Thirty radio stations in Guinea Bissau suspended broadcast for 24 hours. The act was in solidarity with Radio Capital FM after a disturbing attack on the media outlet.
Seven privately-owned and 23 community radio stations across Guinea Bissau took part in the act termed "a day of silence". About thirty journalists also gathered in front of Capital FM's offices in Bissau to denounce the attack and to show support for the beleaguered radio station.
Radio Capital FM was crippled by an attack from uniformed men which resulted in the destruction of its equipment such as transmitter and mixing console. The attack followed several threats to the station which its Management says were reported to the police.
"We needed to express our indignation; to send a strong message to the perpetrators that we will not be silenced. It is also to alert the authorities that we will not accept anything short of thorough investigations into the incident and the prosecution of the culprits," Indira Correia Balde, President of the journalists' union Sindicato de Jornalistas e Técnicos de Comunicação Social (SINJOTECS), told the MFWA.

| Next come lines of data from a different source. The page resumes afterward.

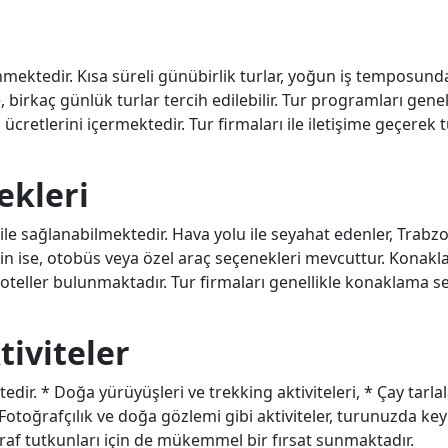
enmektedir. Kısa süreli günübirlik turlar, yoğun iş temposund
e, birkaç günlük turlar tercih edilebilir. Tur programları genel
ücretlerini içermektedir. Tur firmaları ile iletişime geçerek t
ekleri
 ile sağlanabilmektedir. Hava yolu ile seyahat edenler, Trabz
için ise, otobüs veya özel araç seçenekleri mevcuttur. Konakla
 oteller bulunmaktadır. Tur firmaları genellikle konaklama s
tiviteler
ir. * Doğa yürüyüşleri ve trekking aktiviteleri, * Çay tarlal
 * Fotoğrafçılık ve doğa gözlemi gibi aktiviteler, turunuzda ke
ğraf tutkunları için de mükemmel bir fırsat sunmaktadır.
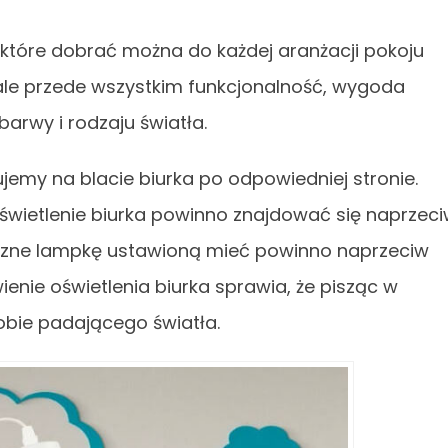
 które dobrać można do każdej aranżacji pokoju
n, ale przede wszystkim funkcjonalność, wygoda
arwy i rodzaju światła.
my na blacie biurka po odpowiedniej stronie.
oświetlenie biurka powinno znajdować się naprzec
ręczne lampkę ustawioną mieć powinno naprzeciw
wienie oświetlenia biurka sprawia, że pisząc w
sobie padającego światła.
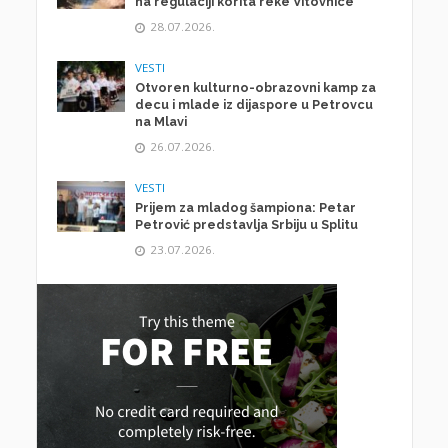
na regulaciji korita reke Vitovnice
28.07.2026.
VESTI
Otvoren kulturno-obrazovni kamp za
decu i mlade iz dijaspore u Petrovcu
na Mlavi
26.07.2026.
VESTI
Prijem za mladog šampiona: Petar
Petrović predstavlja Srbiju u Splitu
23.07.2026.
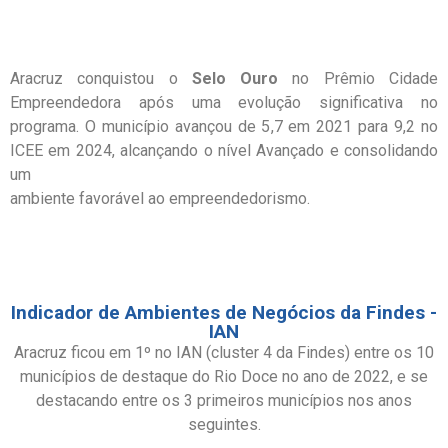
Aracruz conquistou o
Selo Ouro
no Prêmio Cidade
Empreendedora após uma evolução significativa no
programa. O município avançou de 5,7 em 2021 para 9,2 no
ICEE em 2024, alcançando o nível Avançado e consolidando
um
ambiente favorável ao empreendedorismo.
Indicador de Ambientes de Negócios da Findes -
IAN
Aracruz ficou em 1º no IAN (cluster 4 da Findes) entre os 10
municípios de destaque do Rio Doce no ano de 2022, e se
destacando entre os 3 primeiros municípios nos anos
seguintes.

The Police have given no update on the state of the investigations they claim to be conducting. SINJOTECS, national partner organisation of the Media Foundation for West Africa (MFWA), which organised the radio blackout protest has given the police up to August 12 to give and update on the incident.
The fact that the attackers were in police uniform lays a huge responsibility on the Police authorities, as the incident affects the image of the service. It is in the interest of the Police to demonstrate that they do not condone the outrageous conduct. And they can do that only by ensuring the perpetrators, together with whoever might have given the orders for the attack, face the full rigours of the law.
The MFWA therefore urges the Police and the government of President Umaro Embalo to respond appropriately to this incident which is a test of their commitment to fighting impunity for crimes against the media.